Please go ahead and verify it yourself. Among this crowd there are the same people that curate the sections about the Uyghur oppression in China. I don't fully trust Wikipedia either for these reasons.
> Just think about that from a logical perspective: if you start your proof with false axioms, you can never produce anything true. You can only produce a universe of internally-consistent false statements.
I strongly disagree. By watching propaganda from both sides, I can easily understand what are the interests in play and what is each side's reasoning. By confronting it then with the rest of the independent information I can form a cohesive opinion. I won't trust anyone to provide me with "news" at the moment. We have to do the hard job and create our news with the sparse information available.

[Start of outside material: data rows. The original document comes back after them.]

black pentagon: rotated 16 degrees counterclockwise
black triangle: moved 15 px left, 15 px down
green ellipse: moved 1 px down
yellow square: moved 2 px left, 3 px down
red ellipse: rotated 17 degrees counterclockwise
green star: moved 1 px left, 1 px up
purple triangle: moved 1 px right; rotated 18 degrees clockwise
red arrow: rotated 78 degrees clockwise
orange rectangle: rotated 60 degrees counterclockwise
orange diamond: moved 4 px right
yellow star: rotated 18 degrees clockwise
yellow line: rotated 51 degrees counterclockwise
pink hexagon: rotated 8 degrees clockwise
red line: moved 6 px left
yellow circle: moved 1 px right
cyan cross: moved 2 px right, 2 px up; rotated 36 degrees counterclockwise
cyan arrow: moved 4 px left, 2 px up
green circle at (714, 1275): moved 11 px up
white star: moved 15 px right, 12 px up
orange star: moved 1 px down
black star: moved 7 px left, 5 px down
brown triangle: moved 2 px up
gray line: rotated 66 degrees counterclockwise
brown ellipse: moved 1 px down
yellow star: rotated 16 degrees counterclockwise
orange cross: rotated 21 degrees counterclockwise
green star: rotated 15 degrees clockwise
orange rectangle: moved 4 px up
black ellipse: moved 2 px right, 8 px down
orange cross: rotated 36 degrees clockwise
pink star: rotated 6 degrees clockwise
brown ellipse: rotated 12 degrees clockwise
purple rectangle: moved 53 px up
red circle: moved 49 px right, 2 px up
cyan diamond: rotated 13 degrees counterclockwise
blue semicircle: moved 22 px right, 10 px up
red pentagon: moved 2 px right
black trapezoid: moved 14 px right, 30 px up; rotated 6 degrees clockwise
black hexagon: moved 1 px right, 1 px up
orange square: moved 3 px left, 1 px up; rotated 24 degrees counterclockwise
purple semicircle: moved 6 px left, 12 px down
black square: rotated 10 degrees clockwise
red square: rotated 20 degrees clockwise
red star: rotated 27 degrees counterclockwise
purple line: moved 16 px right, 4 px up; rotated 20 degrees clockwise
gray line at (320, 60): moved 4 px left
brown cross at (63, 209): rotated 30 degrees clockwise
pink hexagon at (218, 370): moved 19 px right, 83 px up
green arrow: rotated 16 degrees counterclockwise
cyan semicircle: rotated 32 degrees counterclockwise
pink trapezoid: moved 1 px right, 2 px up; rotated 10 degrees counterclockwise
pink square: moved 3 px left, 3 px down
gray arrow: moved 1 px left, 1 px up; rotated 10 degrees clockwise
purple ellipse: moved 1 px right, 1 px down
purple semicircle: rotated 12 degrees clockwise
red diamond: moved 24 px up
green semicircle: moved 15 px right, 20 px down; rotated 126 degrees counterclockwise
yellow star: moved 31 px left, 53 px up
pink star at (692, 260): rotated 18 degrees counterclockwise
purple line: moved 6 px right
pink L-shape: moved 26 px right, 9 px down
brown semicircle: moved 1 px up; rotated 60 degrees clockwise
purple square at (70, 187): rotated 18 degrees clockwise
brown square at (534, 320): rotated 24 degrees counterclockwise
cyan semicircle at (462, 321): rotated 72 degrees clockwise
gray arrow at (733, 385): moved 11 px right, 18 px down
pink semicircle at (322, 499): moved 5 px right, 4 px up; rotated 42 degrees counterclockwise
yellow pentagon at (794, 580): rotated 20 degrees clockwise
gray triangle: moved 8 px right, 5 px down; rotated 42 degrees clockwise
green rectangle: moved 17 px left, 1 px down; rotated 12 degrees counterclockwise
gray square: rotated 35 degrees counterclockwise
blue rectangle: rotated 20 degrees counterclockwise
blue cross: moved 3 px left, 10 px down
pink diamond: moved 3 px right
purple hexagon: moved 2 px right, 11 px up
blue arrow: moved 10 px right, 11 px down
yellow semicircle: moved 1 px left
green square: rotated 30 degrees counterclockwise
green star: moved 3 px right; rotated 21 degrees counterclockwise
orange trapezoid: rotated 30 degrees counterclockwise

There are always going to be people trying to push certain agendas anywhere.
There's a major difference between an organization whose overarching goal is to produce accurate information, and an organization whose overarching goal is to push for some kind of political gain.
I checked the article you linked to and there's a reference to neo-nazism in the opening paragraph. So your example seems to indicate that Wikipedia is able to withstand ideological attacks (which agrees with my general impression).
> I can easily understand what are the interests in play and what is each side's reasoning.
While I can see that it would be hard to get a feel for what different actors' motivations are from raw facts, I believe that you would still need them as a baseline to understand the propaganda. And it sounds like a lot of (error-prone) work!
Although I speak from ignorance as I am not on any social media and am pretty extreme about filtering my information sources. But I have to say, having had conversations with two people who take this approach, that I am skeptical: both have ended up with very strange/distorted world views and have trouble trusting any institutions (Which makes sense! A core goal of someone trying to destroy a system is to undermine its credibility!)